The Brothers of Thunder series was inspired by the discovery that around 1200 years ago there was a viking fort built near where I live, on what is now the Rosneath Peninsula — on the site of a friend’s house (castle, actually) and almost next door to my parents’ house. This shouldn’t have been as much of a surprise as it was — my children’s primary school crest has a longship on it — but while the presence of vikings further down the coast has always been accepted, the extent they may have settled further into the Firth of Clyde or even on the shores of the River Clyde has only recently been considered more seriously.

One event which has long been accepted as factual, however, is the Siege of Alt Clut in 870CE, marking the end of Alt Clut (Dumbarton Rock) as the capital of Strathclyde and the movement of power up the river to Govan/Partick. This also signals the end of the Kingdom of Ystrad Clud under King Artgal and the beginning of the Kingdom of Strathclyde under King Rhun.

At that time Alt Clut (rock of the Clyde) was the capital of the Kingdom of Ystrad Clud. The people living in the kingdom were Britons who spoke a language which for simplicity’s sake I will call Brythonic — a form of Old Welsh. It reached from a point north of Loch Lomond, Clach a Bhreatunnaich (Rock of the Britons), to roughly the Solway Firth although the borders changed over the centuries of its existence.

The invasion was orchestrated most likely by Ivarr the Boneless (Imar), reputedly the son of Ragnar Lothbrok, and Olaf the White (Amlaib Conung) the Viking king of Ath Cliath (Dublin) at that time, who was possibly also Ragnar’s son.

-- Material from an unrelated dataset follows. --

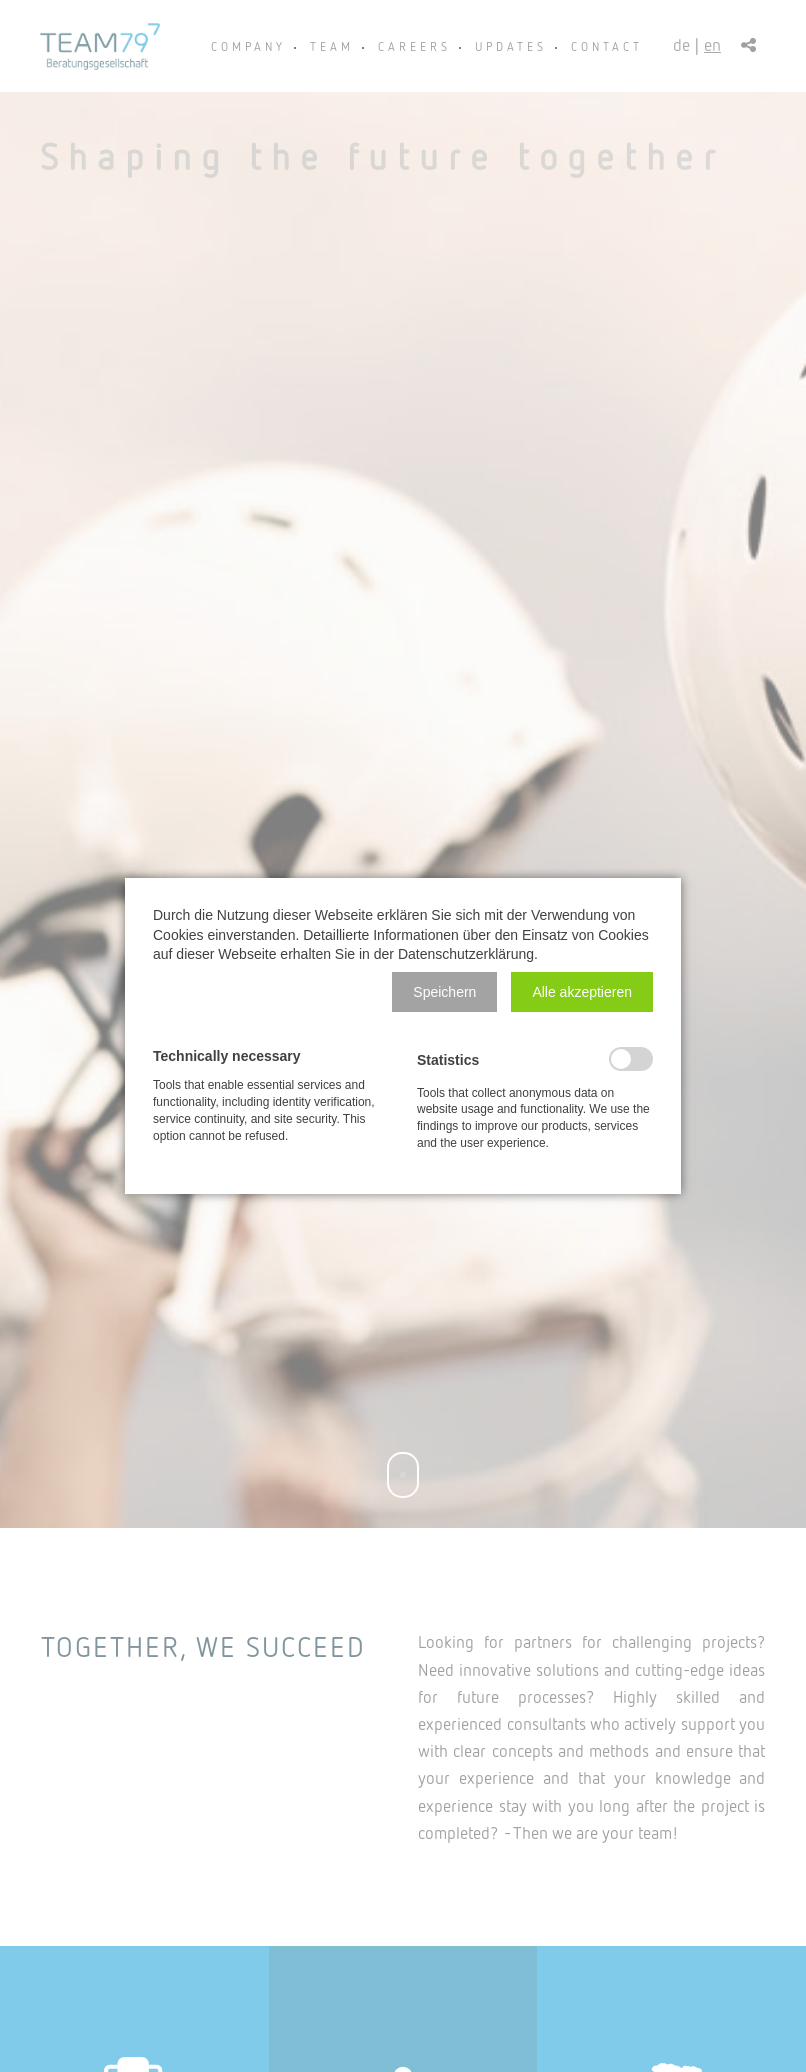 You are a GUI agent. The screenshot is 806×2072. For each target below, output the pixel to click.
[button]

With names appearing in various languages in different documents it has been difficult for historians to be certain exactly who was whom.

Norse longships sailed up the Clyde and besieged the rock for four months. Virtually impenetrable, it was only when the well dried up that the Britons were forced to surrender. The Norsemen plundered the fortress, removing everything of value, including hundreds of Britons, including King Artgal himself, were taken to the slave markets of Ath Cliath. According to the sagas hundreds of ships were needed to transport all the spoils back to Ath Cliath.

King Artgal of Alt Clut was one of those captured and taken to Ath Cliath by the Norse invaders where he was murdered two years later possibly at the request of King Causantin of DalRiada and Pictland. Artgal was succeeded by his son Rhun who moved the capital upriver from Dumbarton Rock. It seems likely that the new King of Strathclyde lived in a palace in Partick while much of the government of the area was conducted from Govan directly across the river.

Any Norse influence in this government is undocumented — indeed, virtually no documentation exists from this Kingdom. All of our knowledge of this part of what is now called Scotland comes from chronicles written about it by foreigners and should be read with that in mind.

The presence of a Thing at Govan, however, and the increasing number of viking finds in the area surrounding the Clyde in recent decades means that some form of alliance between the Britons and the Norse or at the very least a regular presence and significant influence of Norsemen in this area is not an impossibility.

In this series of posts I will explore some of the viking finds in this area, some of what is known about life in Ninth Century Scotland and consider the problem of naming anything in an area in which such a variety of languages has been spoken over the centuries.

Tim Clarkson’s book, Strathclyde and the Anglo Saxons in the Viking Age is an interesting and very readable modern interpretation of the historical evidence surrounding the Kingdom of Strathclyde.